7.2 In connection with any Demand Registration or Piggyback Registration in which a holder of Registrable Securities is participating, each such holder agrees to indemnify, to the extent permitted by law, the Company, its directors, officers, any other holder selling securities in such Demand Registration or Piggyback Registration, and each Person who controls the Company (within the meaning of the Securities Act) against all losses, claims, damages, liabilities (joint or several) and expenses arising out of, based upon or caused by any Violation, but only (i) to the extent that such Violation is caused by any information furnished in writing by such holder, and stated to be specifically for use in such registration, or (ii) insofar as they relate to any untrue or alleged untrue statement of material fact, or any omission or alleged omission of a material fact required to be stated in the registration statement or necessary to make the statements therein, in light of the circumstances in which they were made, not misleading, made in a preliminary prospectus on file with the Commission at the time the registration statement becomes effective or the Final Prospectus is filed with the Commission, if a copy of the Final Prospectus was not furnished to the Person asserting the loss, liability, claim or damage at or prior to the time such action is required by the Securities Act, and if the Final Prospectus would have cured the defect giving rise to such loss, liability, claim or damage; and such holder will reimburse the Company and each such Person for any legal or other expenses reasonably incurred, as such expenses are incurred, by any of them in connection with investigating or defending any such loss, claim, damage, liability or expense; provided, that, the obligation to indemnify shall be individual, not joint and several, for each holder and shall be limited to the net amount of proceeds received by such holder from the sale of Registrable Securities pursuant to such registration statement.

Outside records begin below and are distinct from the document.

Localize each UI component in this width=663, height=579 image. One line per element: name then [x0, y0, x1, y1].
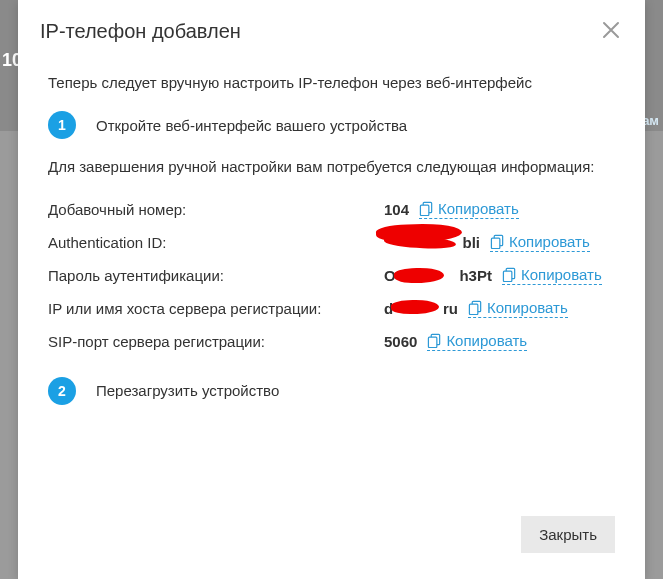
modal-body: Теперь следует вручную настроить IP-теле…	[18, 55, 645, 500]
copy-auth-id-button[interactable]: Копировать	[490, 233, 590, 252]
step-1: 1 Откройте веб-интерфейс вашего устройст…	[48, 111, 615, 139]
copy-label: Копировать	[509, 233, 590, 250]
step-2-number: 2	[48, 377, 76, 405]
copy-label: Копировать	[521, 266, 602, 283]
copy-port-button[interactable]: Копировать	[427, 332, 527, 351]
step-2-label: Перезагрузить устройство	[96, 381, 279, 401]
extension-value: 104	[384, 201, 409, 218]
copy-password-button[interactable]: Копировать	[502, 266, 602, 285]
copy-icon	[419, 201, 434, 216]
backdrop: 10 ам IP-телефон добавлен Теперь следует…	[0, 0, 663, 579]
auth-id-label: Authentication ID:	[48, 234, 384, 251]
subtext: Для завершения ручной настройки вам потр…	[48, 157, 615, 177]
extension-label: Добавочный номер:	[48, 201, 384, 218]
svg-rect-9	[429, 337, 437, 347]
intro-text: Теперь следует вручную настроить IP-теле…	[48, 73, 615, 93]
host-value: d ru d████ru	[384, 300, 458, 317]
row-host: IP или имя хоста сервера регистрации: d …	[48, 299, 615, 318]
copy-label: Копировать	[487, 299, 568, 316]
copy-icon	[502, 267, 517, 282]
copy-icon	[427, 333, 442, 348]
copy-extension-button[interactable]: Копировать	[419, 200, 519, 219]
row-auth-id: Authentication ID: ███████bli bli Копиро…	[48, 233, 615, 252]
step-2: 2 Перезагрузить устройство	[48, 377, 615, 405]
step-1-label: Откройте веб-интерфейс вашего устройства	[96, 116, 407, 136]
svg-rect-1	[420, 205, 428, 215]
row-password: Пароль аутентификации: O h3Pt O██████h3P…	[48, 266, 615, 285]
close-button[interactable]: Закрыть	[521, 516, 615, 553]
step-1-number: 1	[48, 111, 76, 139]
svg-rect-3	[491, 238, 499, 248]
svg-rect-7	[469, 304, 477, 314]
port-label: SIP-порт сервера регистрации:	[48, 333, 384, 350]
row-extension: Добавочный номер: 104 Копировать	[48, 200, 615, 219]
password-label: Пароль аутентификации:	[48, 267, 384, 284]
modal-dialog: IP-телефон добавлен Теперь следует вручн…	[18, 0, 645, 579]
svg-rect-5	[503, 271, 511, 281]
host-label: IP или имя хоста сервера регистрации:	[48, 300, 384, 317]
copy-label: Копировать	[438, 200, 519, 217]
modal-title: IP-телефон добавлен	[40, 20, 241, 43]
auth-id-value: ███████bli bli	[384, 234, 480, 251]
modal-header: IP-телефон добавлен	[18, 0, 645, 55]
close-icon[interactable]	[597, 16, 625, 47]
copy-icon	[490, 234, 505, 249]
info-table: Добавочный номер: 104 Копировать Authent…	[48, 200, 615, 351]
password-value: O h3Pt O██████h3Pt	[384, 267, 492, 284]
copy-icon	[468, 300, 483, 315]
copy-label: Копировать	[446, 332, 527, 349]
copy-host-button[interactable]: Копировать	[468, 299, 568, 318]
row-port: SIP-порт сервера регистрации: 5060 Копир…	[48, 332, 615, 351]
port-value: 5060	[384, 333, 417, 350]
modal-footer: Закрыть	[18, 500, 645, 579]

7.3 Any Person entitled to indemnification hereunder shall (a) give prompt written notice to the indemnifying party of any claim with respect to which it seeks indemnification (provided that the failure to give prompt notice shall not impair any Person’s right to indemnification hereunder to the extent such failure has not prejudiced the indemnifying party’s ability to defend such claim), and (b) unless in the written opinion of legal counsel to such indemnified or indemnifying parties a conflict of interest between such indemnified and indemnifying parties exists with respect to such claim, permit such indemnifying party to assume the defense of such claim with counsel reasonably satisfactory to the indemnified party. If such defense is assumed, the indemnifying party shall not be subject to any liability for any settlement made by the indemnified party without its consent (but such consent shall not be unreasonably withheld). An indemnifying party who is not entitled to, or elects not to, assume the defense of a claim shall be obligated to pay the fees and expenses of one counsel (but not more than one) for all parties indemnified by such indemnifying party with respect to such claim, unless in the reasonable judgment (with written advice of counsel) of any indemnified party a conflict of interest may exist between such indemnified party and any other of such indemnified parties with respect to such claim.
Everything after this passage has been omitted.